Total proteins were extracted with a radioimmunoprecipitation assay buffer (OriGene Technologies, Beijing, China). Proteins from each experimental group were quantified using the bicinchoninic acid assay (BestBio, Shanghai, China). An equal amount of protein (30 µg) was loaded and subjected to 10% SDS-PAGE. Gels were run at 120 V for 1.5 h and transferred to polyvinylidene fluoride membranes at 120 V for 2 h. Non-specific protein binding was blocked with 5% non-fat dried milk in Tris-buffered saline with Tween 20 (TBST; 10 mM Tris-HCl, pH 7.4, 50 mM NaCl, 0.05% Tween-20) for 2 h at room temperature. Membranes were incubated with anti-phospho-JNK (1:1,000; rabbit monoclonal antibody, cat. no. ab124956), anti-JNK (1:1,000; cat. no. ab179461), anti-cleaved-caspase-3 (1:1,000; cat. no. ab49822), anti-cleaved-caspase-9 (1:1,000; cat. no. ab2324), anti-phospho-ASK1 (1:1,000; cat. no. 3764), anti-ASK1 (1:1,000; cat. no. 3762), anti-Cyt-c (1:1,000; cat. no. 11940), anti-Bax (1:1,000; cat. no. 2772), anti-Bcl-2 (1:1,000; cat. no. 3498) and anti-β-actin (1:1,000; cat. no. ab179467) overnight at 4°C. After washing with TBST, the membranes were incubated with horseradish peroxidase (HRP)conjugated goat anti-rabbit IgG secondary antibody (1:20,000; cat. no. TA130015, OriGene Technologies) at room temperature for 2 h. The signal was detected using an enhanced chemiluminescence substrate kit (GE Healthcare, Chicago, IL, USA). According to the manufacturer's protocol, immunoreactive bands of proteins were scanned with a digital gel imaging and analysis system (ProteinSimple, San Jose, CA, USA).

Statistical analysis

Data were expressed as the mean ± standard deviation of three independent experiments and analyzed using SPSS version 13.0 (SPSS Inc., Chicago, IL, USA). The Student's ttest was used for comparison between two groups. Multiple comparisons were achieved using one-way analysis of variance with the StudentNewmanKeuls test.
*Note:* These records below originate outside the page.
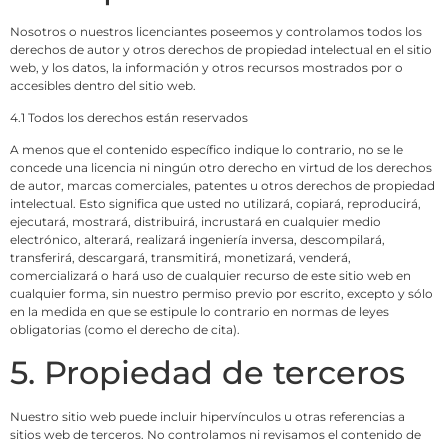
Nosotros o nuestros licenciantes poseemos y controlamos todos los
derechos de autor y otros derechos de propiedad intelectual en el sitio
web, y los datos, la información y otros recursos mostrados por o
accesibles dentro del sitio web.
4.1 Todos los derechos están reservados
A menos que el contenido específico indique lo contrario, no se le
concede una licencia ni ningún otro derecho en virtud de los derechos
de autor, marcas comerciales, patentes u otros derechos de propiedad
intelectual. Esto significa que usted no utilizará, copiará, reproducirá,
ejecutará, mostrará, distribuirá, incrustará en cualquier medio
electrónico, alterará, realizará ingeniería inversa, descompilará,
transferirá, descargará, transmitirá, monetizará, venderá,
comercializará o hará uso de cualquier recurso de este sitio web en
cualquier forma, sin nuestro permiso previo por escrito, excepto y sólo
en la medida en que se estipule lo contrario en normas de leyes
obligatorias (como el derecho de cita).
5. Propiedad de terceros
Nuestro sitio web puede incluir hipervínculos u otras referencias a
sitios web de terceros. No controlamos ni revisamos el contenido de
P<0.05 was considered to indicate a statistically significant difference.

Results

Effect of glucose on HUVEC viability

To confirm the optimal glucose concentration to induce the cellular damage model, the MTT assay was performed to observe HUVEC viability alterations in cells treated with glucose for 24, 48 and 72 h at different concentrations (5.55–44.4 mM). As indicated in Fig. 2, glucose exhibited a time- and concentration-dependent inhibitory effect on cell viability. The 50% inhibitory concentration (IC50) value for the HUVECs was 66.90 mM at 24 h of glucose treatment; however, the maximal glucose treatment still failed to reach half of cell inhibition. The IC50 value was 21.89 mM at 72 h of glucose treatment; however, the cells were unstable. Notably, the IC50 value was 32.46 mM glucose treatment for 48 h and the cells were stable. Combining the results of previous studies (29,30) with the present study results, the cell state was the most stable with 33.3 mM glucose treatment for 48 h. Therefore, 33.3 mM glucose for 48 h was selected to induce the cellular damage model. In addition, there was no significant difference in HUVEC viability between cells treated with glucose mixed with mannitol and cells that received glucose alone (Fig. 2).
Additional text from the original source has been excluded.